Lastly, it has recently been shown that not only can colonic epithelial cells oxidize both short- and long-chain fatty acids but also, through mitochondrial metabolism, these cells can oxidize medium- and long-chain acyl-carnitines that are delivered from biliary secretions (89). This has clinical relevance in that a reduction in these metabolites may contribute to colonic inflammation. Importantly, this provides yet another host-derived energy source for the epithelium during low-carbohydrate diets to complement the three discussed above. We will return to this below since bile acid secretion is a common concern with HF diets.

To conclude, we suggest that a more nuanced picture of how HF diets impact gut and overall health is required, with particular attention being paid to therapeutic KDs.
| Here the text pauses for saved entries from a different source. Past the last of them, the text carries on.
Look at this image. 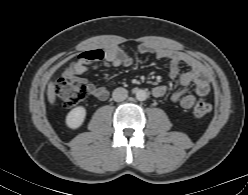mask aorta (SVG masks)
Returning a JSON list of instances; mask_svg holds the SVG:
<instances>
[{
	"mask_svg": "<svg viewBox=\"0 0 248 195\" xmlns=\"http://www.w3.org/2000/svg\"><path fill=\"white\" fill-rule=\"evenodd\" d=\"M136 99L139 101H144L147 99V92L145 90H137L136 91Z\"/></svg>",
	"mask_w": 248,
	"mask_h": 195,
	"instance_id": "762f6f07",
	"label": "aorta"
}]
</instances>
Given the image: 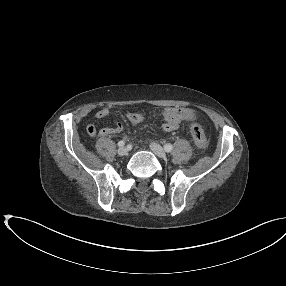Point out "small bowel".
<instances>
[{"label":"small bowel","instance_id":"obj_1","mask_svg":"<svg viewBox=\"0 0 286 286\" xmlns=\"http://www.w3.org/2000/svg\"><path fill=\"white\" fill-rule=\"evenodd\" d=\"M109 114L110 110L107 107H103L96 112L95 117L98 120H103L108 117ZM162 116L164 119L162 128L166 132L175 131L183 121L197 119L195 111L186 107H167L162 111ZM126 118L131 124H139L143 121L144 115L137 112H129L126 115ZM122 130V124L120 122H115L112 127L101 128L98 134L101 137H107L113 134H119ZM87 133L91 137L95 136L97 133L96 124H89L87 127Z\"/></svg>","mask_w":286,"mask_h":286}]
</instances>
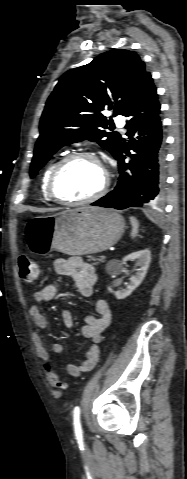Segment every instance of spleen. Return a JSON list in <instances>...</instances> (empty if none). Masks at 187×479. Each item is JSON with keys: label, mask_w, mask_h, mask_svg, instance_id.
<instances>
[{"label": "spleen", "mask_w": 187, "mask_h": 479, "mask_svg": "<svg viewBox=\"0 0 187 479\" xmlns=\"http://www.w3.org/2000/svg\"><path fill=\"white\" fill-rule=\"evenodd\" d=\"M130 223L132 226L131 237H136L139 228V221L135 217H130Z\"/></svg>", "instance_id": "1"}]
</instances>
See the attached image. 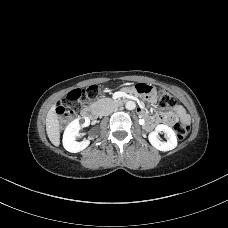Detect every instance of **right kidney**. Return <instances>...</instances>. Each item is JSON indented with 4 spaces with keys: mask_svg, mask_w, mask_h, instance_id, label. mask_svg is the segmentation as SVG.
<instances>
[{
    "mask_svg": "<svg viewBox=\"0 0 228 228\" xmlns=\"http://www.w3.org/2000/svg\"><path fill=\"white\" fill-rule=\"evenodd\" d=\"M90 125V119L84 117V122L80 124V118L73 120L65 129L63 134V146L64 148L71 152L77 153L84 150L89 145V140H84L77 142L75 137L79 135V130L82 127H87Z\"/></svg>",
    "mask_w": 228,
    "mask_h": 228,
    "instance_id": "obj_1",
    "label": "right kidney"
}]
</instances>
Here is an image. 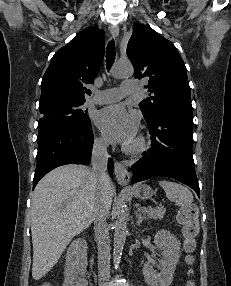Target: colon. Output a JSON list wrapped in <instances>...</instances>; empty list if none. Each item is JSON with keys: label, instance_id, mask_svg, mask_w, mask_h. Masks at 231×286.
<instances>
[{"label": "colon", "instance_id": "obj_1", "mask_svg": "<svg viewBox=\"0 0 231 286\" xmlns=\"http://www.w3.org/2000/svg\"><path fill=\"white\" fill-rule=\"evenodd\" d=\"M177 220L182 226L184 237V249L187 254L186 261L189 265L193 263V252L196 247V237L199 234L198 209L195 204H187L183 206L177 215ZM192 273V270H189ZM42 286H53L50 283H45ZM187 286H195L193 281H189Z\"/></svg>", "mask_w": 231, "mask_h": 286}]
</instances>
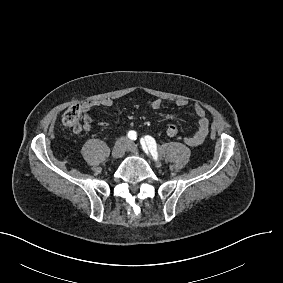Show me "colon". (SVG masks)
I'll use <instances>...</instances> for the list:
<instances>
[{
    "instance_id": "1",
    "label": "colon",
    "mask_w": 283,
    "mask_h": 283,
    "mask_svg": "<svg viewBox=\"0 0 283 283\" xmlns=\"http://www.w3.org/2000/svg\"><path fill=\"white\" fill-rule=\"evenodd\" d=\"M63 124L73 132H79L82 128V113L78 105L69 106L62 116ZM179 132V127L176 123H169L166 126L168 136H176Z\"/></svg>"
}]
</instances>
By considering the alternative pathways by which ketones and KDs can influence gut function, we can move toward a more evolutionarily consistent picture of human gut variability. Nevertheless, research needs to clarify whether the benefits of lower carbohydrate or KDs come directly from increasing βHB, reducing inflammation, modifying insulin and glucose metabolism, reducing caloric intake, altering the gut microbiota, or other undetermined factors.